Seeks clarifications as a similar plea was dismissed in an earlier case
The Supreme Court on August 1 reserved judgment in a petition filed by various organisations seeking 100 per cent neutralisation of DA for pre-November 2002 bank retirees. Senior counsel who represented the bank management (Indian Banks’ Association) vehemently argued that there was no case of discrimination, as is being alleged, between pre- or post-2002 retirees.
The employer has a right to restrict the applicability of new benefits/improvements to future retirees and for that purpose the cut-off date of November 1, 2002, was in order.
The counsel also argued that making the 100 per cent DA neutralisation applicable to all past retirees would involve huge financial burden on banks.
VK Bali, arguing for the petitioners, said the distinctions made out in the Bipartite Settlement of May 2005, in respect of applicability of uniform rate of DA and the distortions in its implementation through IBA circular dated June 28, 2005, had gone against its spirit.
The clauses relating to payment of uniform DA from May 2005 did not stipulate any cut-off date with regard to exclusion of pre-November 2002 retirees from the applicability of 100 per cent DA. They had only mentioned the change in formula to 100 per cent DA neutralisation from 2005.

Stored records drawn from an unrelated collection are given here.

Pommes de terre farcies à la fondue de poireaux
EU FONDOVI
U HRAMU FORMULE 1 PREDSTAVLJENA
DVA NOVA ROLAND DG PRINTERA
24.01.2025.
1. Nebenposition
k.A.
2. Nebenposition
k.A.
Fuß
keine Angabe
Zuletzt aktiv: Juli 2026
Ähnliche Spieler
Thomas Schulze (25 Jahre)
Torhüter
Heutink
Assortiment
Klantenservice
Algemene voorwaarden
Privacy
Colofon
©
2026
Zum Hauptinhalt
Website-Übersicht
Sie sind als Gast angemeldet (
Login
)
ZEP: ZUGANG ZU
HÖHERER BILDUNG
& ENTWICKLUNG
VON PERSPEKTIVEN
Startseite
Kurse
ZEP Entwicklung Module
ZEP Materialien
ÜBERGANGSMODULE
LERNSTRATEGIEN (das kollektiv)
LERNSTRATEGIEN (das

While issuing the circular, the IBA had ‘unilaterally created an artificial classification by wrongly dividing the retirees into different groups as pre-November 2002 and post-November 2002.’
AS Nambiar, another counsel, sought to invoke Article 14 of the Constitution here. The ‘artificial classification’ had no justification or rationale, he said.

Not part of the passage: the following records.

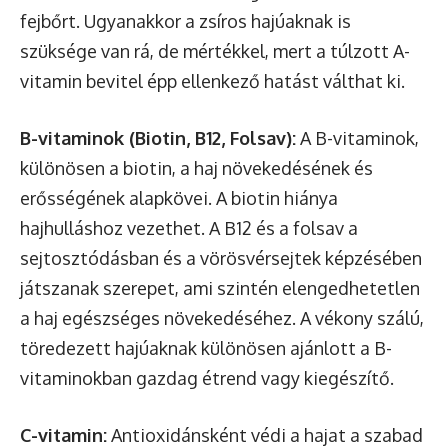
fejbőrt. Ugyanakkor a zsíros hajúaknak is
szüksége van rá, de mértékkel, mert a túlzott A-
vitamin bevitel épp ellenkező hatást válthat ki.
B-vitaminok (Biotin, B12, Folsav):
A B-vitaminok,
különösen a biotin, a haj növekedésének és
erősségének alapkövei. A biotin hiánya
hajhulláshoz vezethet. A B12 és a folsav a
sejtosztódásban és a vörösvérsejtek képzésében
játszanak szerepet, ami szintén elengedhetetlen
a haj egészséges növekedéséhez. A vékony szálú,
töredezett hajúaknak különösen ajánlott a B-
vitaminokban gazdag étrend vagy kiegészítő.
C-vitamin:
Antioxidánsként védi a hajat a szabad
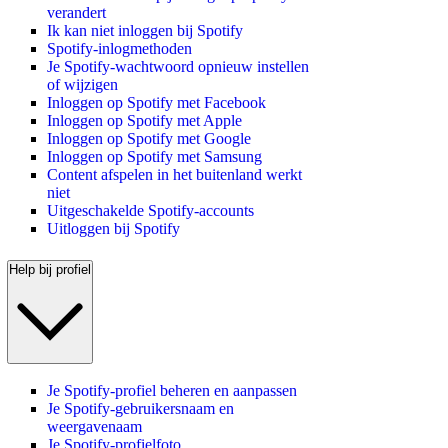
verandert
Ik kan niet inloggen bij Spotify
Spotify-inlogmethoden
Je Spotify-wachtwoord opnieuw instellen
of wijzigen
Inloggen op Spotify met Facebook
Inloggen op Spotify met Apple
Inloggen op Spotify met Google
Inloggen op Spotify met Samsung
Content afspelen in het buitenland werkt
niet
Uitgeschakelde Spotify-accounts
Uitloggen bij Spotify
Help bij profiel
Je Spotify-profiel beheren en aanpassen
Je Spotify-gebruikersnaam en
weergavenaam
Je Spotify-profielfoto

Inflation hurts all pensioners equally, irrespective of the date of retirement. DA is payable towards part-compensation on account of price rise and, hence, there cannot be different rates payable to retirees merely on the basis of their date of retirement.
The argument of the management about pension fund being contributory was countered on the grounds that it is a revenue expenditure that has to be fully met by the bank in accordance with actuarial investigation.
V Mohana, another counsel for the petitioners, invited the court’s attention to the discrimination caused by the IBA circular of June 28, 2005. Judgment in the case should apply to all affected bank pensioners. The argument about the huge financial burden is without any substance or justification, he said. Meanwhile, the court sought some clarifications in the light of an earlier case of 100 per cent DA neutralisation having been dismissed.
It also sought views of the rival parties about another judgment relating to dismissal of appeals against an order of the Madras High Court in a related case and implications thereof.